Porque las armas de nuestra milicia no son carnales, sino poderosas en Dios para la destrucción de fortalezas. 2 Corintios 10:4
Cada mañana, al despertar, lo reconozcas o no, estás en medio de una batalla espiritual. Muchos creyentes admiten esta realidad, pero no siempre le dan la importancia que merece. Cuando hablamos de guerra espiritual, debemos recordar que tenemos un enemigo real y personal con fuerzas espirituales que intentan derrotarnos. Esta lucha ha causado dolorosas derrotas incluso en cristianos sinceros y consagrados. Justo cuando creen haber vencido una determinada área de pecado, esta vuelve a levantarse con fuerza para intentar dominarlos nuevamente.
Quizá te has preguntado: “Si las promesas de Dios son tan poderosas, ¿por qué sigo enfrentando estas luchas?”. El problema no es que la Palabra de Dios carezca de poder, sino que muchas veces no sabemos cómo vestirnos adecuadamente con ella. No basta con reconocer intelectualmente que la Biblia es verdadera cuando nos sentimos vulnerables; debemos aprender a usarla. La Palabra de Dios es tanto un arma defensiva como ofensiva, y necesita convertirse en una parte activa y diaria de cada área de nuestra vida.

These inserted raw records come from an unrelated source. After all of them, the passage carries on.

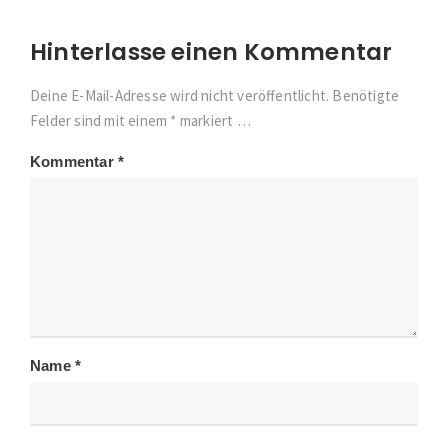
Hinterlasse einen Kommentar
Deine E-Mail-Adresse wird nicht veröffentlicht. Benötigte
Felder sind mit einem * markiert …
Kommentar
*
Name
*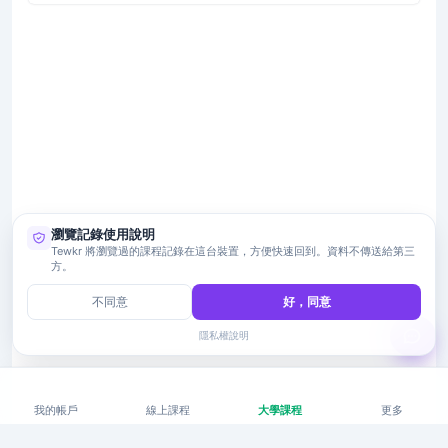
瀏覽記錄使用說明
Tewkr 將瀏覽過的課程記錄在這台裝置，方便快速回到。資料不傳送給第三
方。
不同意
好，同意
隱私權說明
我的帳戶
線上課程
大學課程
更多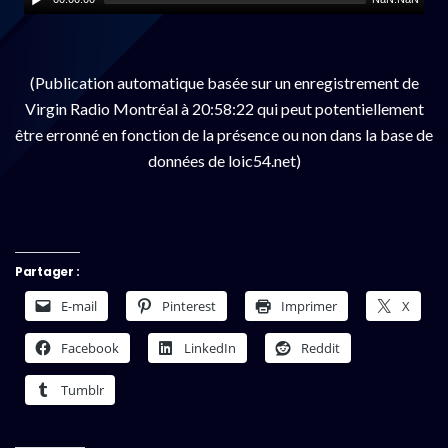
(Publication automatique basée sur un enregistrement de
Virgin Radio Montréal à 20:58:22 qui peut potentiellement
être erronné en fonction de la présence ou non dans la base de
données de loic54.net)
Partager :
E-mail
Pinterest
Imprimer
X
Facebook
LinkedIn
Reddit
Tumblr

Si la empuñas correctamente, no solo te protegerá, sino que pondrá en retirada a tus enemigos espirituales. Por eso, llena tu mente con las Escrituras, aférrate a las promesas del Señor y permite que su verdad gobierne tus pensamientos. Dios te ha dado en su Palabra una poderosa arma para vivir en victoria.
Señor, gracias por la fortaleza y la verdad que encuentro en tu Palabra. Enséñame a usar las Escrituras como un arma poderosa contra las mentiras y las tentaciones del enemigo. Ayúdame a meditar en tus promesas y a depender de ellas cada día. Que tu verdad llene mi mente y me conceda victoria en cada batalla espiritual. En el nombre de Jesús, amén.